Is adopting the Beijing consensus a good idea? Although Vietnam, Bangladesh and Ethiopia have introduced China-like policies, they have fallen far short of China-like growth. Meanwhile the likes of Georgia and Poland have shown that fast growth is possible in less authoritarian systems. Yasheng Huang of the Massachusetts Institute of Technology notes that developing economies could learn far more from China’s experience of economic liberalisation soon after Deng Xiaoping’s reforms began in 1978 than its more recent performance. During the decade that followed, Chinese personal incomes rose faster than GDP, rural entrepreneurship boomed and the country flitted between a current-account surplus and deficit. “China did not have a mercantilist growth model in the 1980s,” says Mr Huang.

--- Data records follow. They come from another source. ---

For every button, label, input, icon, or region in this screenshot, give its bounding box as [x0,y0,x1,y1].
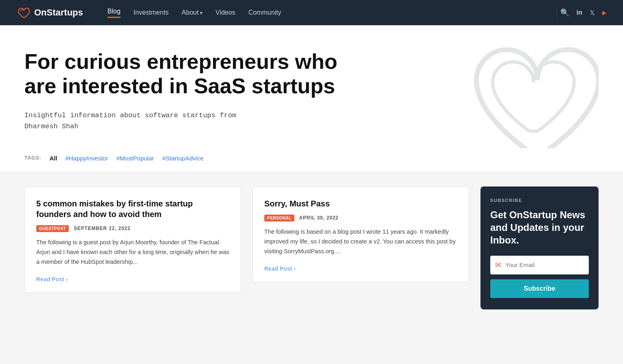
tags-section: TAGS: All #HappyInvestor #MostPopular #S… [0,148,623,172]
post-card-2: Sorry, Must Pass PERSONAL APRIL 30, 2022… [252,186,469,282]
hero-text: For curious entrepreneurs who are intere… [24,50,342,132]
tag-startup-advice[interactable]: #StartupAdvice [162,155,204,162]
post-1-excerpt: The following is a guest post by Arjun M… [36,238,229,267]
hero-bg-decoration [460,33,599,148]
post-1-date: SEPTEMBER 22, 2022 [74,226,130,231]
hero-subtitle: Insightful information about software st… [24,110,342,132]
nav-link-community[interactable]: Community [248,9,281,16]
nav-link-blog[interactable]: Blog [107,8,121,18]
post-1-title: 5 common mistakes by first-time startup … [36,198,229,219]
linkedin-icon[interactable]: in [577,9,582,16]
post-1-badge: GUESTPOST [36,225,69,232]
brand-name: OnStartups [34,7,83,18]
search-icon[interactable]: 🔍 [560,8,569,17]
nav-social-icons: 🔍 in 𝕏 ▶ [560,8,607,17]
post-1-meta: GUESTPOST SEPTEMBER 22, 2022 [36,225,229,232]
nav-link-videos[interactable]: Videos [215,9,235,16]
email-input-wrap: ✉ [490,256,589,274]
brand-logo[interactable]: OnStartups [16,6,83,20]
post-2-meta: PERSONAL APRIL 30, 2022 [264,215,457,221]
heart-icon [16,6,30,20]
tag-all[interactable]: All [49,155,57,162]
navbar: OnStartups Blog Investments About Videos… [0,0,623,25]
tag-happy-investor[interactable]: #HappyInvestor [66,155,108,162]
post-2-date: APRIL 30, 2022 [299,215,339,221]
post-2-title: Sorry, Must Pass [264,198,457,209]
subscribe-label: SUBSCRIBE [490,198,589,203]
tag-most-popular[interactable]: #MostPopular [116,155,154,162]
post-2-excerpt: The following is based on a blog post I … [264,227,457,257]
post-card-1: 5 common mistakes by first-time startup … [24,186,241,293]
post-1-read-more[interactable]: Read Post › [36,276,229,283]
nav-divider [557,7,557,19]
twitter-icon[interactable]: 𝕏 [590,9,595,17]
nav-links: Blog Investments About Videos Community [107,8,553,18]
content-area: 5 common mistakes by first-time startup … [0,172,623,324]
youtube-icon[interactable]: ▶ [602,9,607,16]
subscribe-box: SUBSCRIBE Get OnStartup News and Updates… [480,186,599,309]
subscribe-button[interactable]: Subscribe [490,279,589,298]
nav-link-about[interactable]: About [182,9,202,16]
email-input[interactable] [505,261,584,268]
tags-label: TAGS: [24,155,41,161]
post-2-read-more[interactable]: Read Post › [264,265,457,272]
subscribe-headline: Get OnStartup News and Updates in your I… [490,208,589,247]
hero-heading: For curious entrepreneurs who are intere… [24,50,342,99]
email-icon: ✉ [495,261,501,270]
post-2-badge: PERSONAL [264,215,294,221]
nav-link-investments[interactable]: Investments [134,9,169,16]
hero-section: For curious entrepreneurs who are intere… [0,25,623,148]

Countries that prioritise the expansion of the state, infrastructure, exports and heavy industry may find themselves struggling. Mr Huang cites Pakistan as one such example. Its literacy rate is still below 60%, but the government is nevertheless concentrating investment on energy, rail and the China-Pakistan Economic Corridor, a web of infrastructure projects that cross the border between the two countries. In other places, too, the Chinese economy is still looked upon with admiration, particularly by elites who have little intention of liberalising. Despite China’s struggles, the Beijing consensus is holding firm.